De nuevo, también en países montañosos, donde el viajero está continuamente rodeado por anfiteátricas alturas, desde algún afortunado punto de vista captaréis aquí y allá fugaces vislumbres de los perfiles de ballenas definidos a lo largo de las ondulantes crestas. Pero para ver estas vistas debéis ser un ballenero de cuerpo entero; y no sólo eso, sino que, si deseáis regresar de nuevo a ellas, debéis cercioraros de anotar la exacta intersección de longitud y latitud de vuestro inicial punto de vista, pues si no —así de fortuitas son esas observaciones de las colinas— vuestro preciso punto de vista inicial requerirá un laborioso redescubrimiento; como las islas Salomón, que aún siguen incógnitas, aunque en una ocasión el engolado Mendanna las recorriera y el viejo Figueroa las reseñara.

Tampoco, al encontraros expansivamente enaltecido por vuestro tema, dejaréis de delinear grandes ballenas en los cielos estrellados, y lanchas en su persecución; lo mismo que cuando, repletas de ideas de guerra desde tiempo atrás, las naciones orientales veían entre las nubes ejércitos enzarzados en batallas. Así, en el norte he perseguido yo al leviatán una y otra vez alrededor del polo con las revoluciones de los puntos brillantes que en primer lugar le definieron para mí.

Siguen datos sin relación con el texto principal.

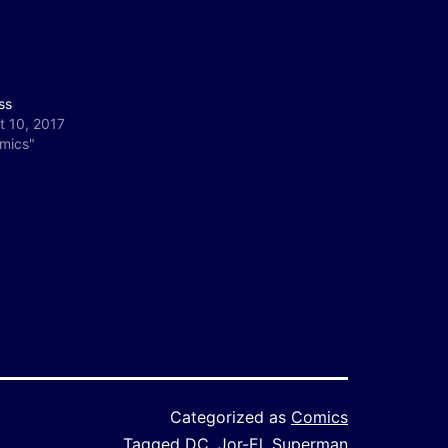
ss
t 10, 2017
omics"
Categorized as
Comics
Tagged
DC
,
Jor-El
,
Superman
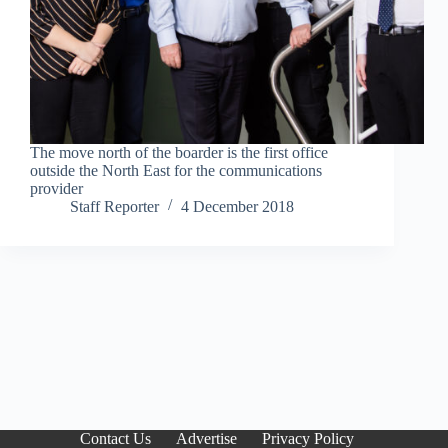
The move north of the boarder is the first office
outside the North East for the communications
provider
Staff Reporter
4 December 2018
Contact Us
Advertise
Privacy Policy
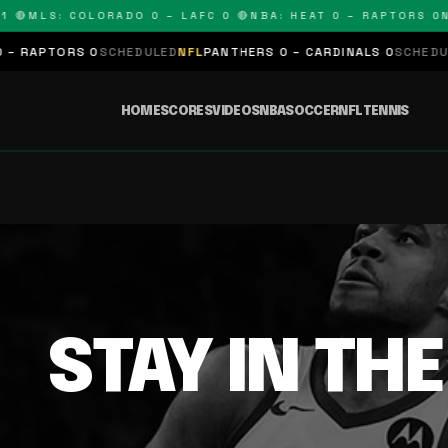
 🔴
MLS: COLORADO 0 – LAFC 0 🔴
NBA: HEAT 0 – RAPTORS 0
N
 RAPTORS 0
SCHEDULED
NFL
PANTHERS 0 – CARDINALS 0
SCHEDULE
HOME
SCORES
VIDEOS
NBA
SOCCER
NFL
TENNIS
STAY IN TH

Y, bajo los refulgentes cielos antárticos, he subido a bordo de Argo Navis, y me he incorporado al acoso de la estrellada Cetus mucho más allá de la más lejana extensión de Hydra y los peces voladores.

Con un ancla de fragata como bocado de brida, y fasces de arpones en lugar de espuelas, montaría esa ballena y saltaría a los cielos más altos, ¡por ver si los legendarios reinos celestiales, con todos sus innumerables pabellones, de verdad están acampados más allá de mi vista mortal!